Comparing the Argentine and Greek crises

For those that assume that the situation in Greece and Argentina are comparable I would point out that: Argentina under Kirchner was able to successfully renegotiate terms of its debt position with its debtors but at a huge price.  Private savings were slashed and the middle class was decimated. An unprecedented social crisis was coupled with double digit unemployment rates and declining standards of living, from which the country has not yet fully recovered.  Current buoyant economic growth is driven by rocketing prices of agricultural goods and commodities globally.  The price of default for Argentina has been a rise in inequality and an unequal burden sharing during the worst years of the crisis.

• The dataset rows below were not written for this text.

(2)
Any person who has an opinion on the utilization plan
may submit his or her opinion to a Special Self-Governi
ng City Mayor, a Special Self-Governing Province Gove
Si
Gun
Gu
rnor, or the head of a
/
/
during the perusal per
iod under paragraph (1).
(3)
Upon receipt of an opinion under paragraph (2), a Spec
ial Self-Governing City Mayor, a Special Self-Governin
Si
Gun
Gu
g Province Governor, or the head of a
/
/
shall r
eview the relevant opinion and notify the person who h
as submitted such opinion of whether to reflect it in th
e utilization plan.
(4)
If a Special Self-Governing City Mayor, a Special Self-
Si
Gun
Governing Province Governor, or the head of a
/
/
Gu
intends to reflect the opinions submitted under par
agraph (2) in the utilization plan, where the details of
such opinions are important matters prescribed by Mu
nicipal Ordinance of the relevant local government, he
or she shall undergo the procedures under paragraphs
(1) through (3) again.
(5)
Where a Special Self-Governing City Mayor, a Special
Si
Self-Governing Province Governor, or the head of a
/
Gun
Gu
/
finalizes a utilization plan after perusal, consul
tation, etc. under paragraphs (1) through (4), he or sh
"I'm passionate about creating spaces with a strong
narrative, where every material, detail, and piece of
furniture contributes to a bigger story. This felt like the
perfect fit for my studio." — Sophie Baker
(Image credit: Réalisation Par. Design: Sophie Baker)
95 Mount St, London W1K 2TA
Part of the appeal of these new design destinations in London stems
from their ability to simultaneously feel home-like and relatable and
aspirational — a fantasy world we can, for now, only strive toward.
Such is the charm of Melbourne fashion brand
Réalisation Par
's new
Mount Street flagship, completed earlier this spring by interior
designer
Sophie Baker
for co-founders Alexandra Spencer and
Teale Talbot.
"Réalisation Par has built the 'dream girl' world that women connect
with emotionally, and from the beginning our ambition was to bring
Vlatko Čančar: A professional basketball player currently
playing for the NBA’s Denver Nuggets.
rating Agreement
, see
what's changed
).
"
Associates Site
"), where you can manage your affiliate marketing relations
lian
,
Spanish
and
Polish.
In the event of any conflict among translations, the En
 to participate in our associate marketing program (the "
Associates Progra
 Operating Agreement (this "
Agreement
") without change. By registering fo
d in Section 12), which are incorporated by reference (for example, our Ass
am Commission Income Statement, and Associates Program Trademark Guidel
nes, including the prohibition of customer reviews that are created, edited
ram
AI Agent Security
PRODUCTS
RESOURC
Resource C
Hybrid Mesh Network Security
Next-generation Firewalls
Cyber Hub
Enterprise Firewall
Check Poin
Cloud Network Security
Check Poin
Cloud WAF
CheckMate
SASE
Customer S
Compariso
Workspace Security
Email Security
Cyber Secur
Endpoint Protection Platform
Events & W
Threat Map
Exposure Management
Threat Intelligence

If Greece defaults and exits the euro the outcome for Greece will be a decade of economic contraction, rising unemployment, rising inequality and continuing social and political unrest.  Economic contraction is inevitable since there is no competitive advantage of the Greek economy that could engineer substantive growth.  Greece remains a peripheral economy to the European core.  The Greeks do not have a pliant and cheap labour force like Turkey, a serious innovative drive like north Italy, the trust of business investors like Spain.  Since economic activity strongly depends on economic signals and investment confidence it is reasonable to assume that, post-default, the country will end up at the bottom of the EU economic league tables a few slots below other mismanaged neighbours like Bulgaria.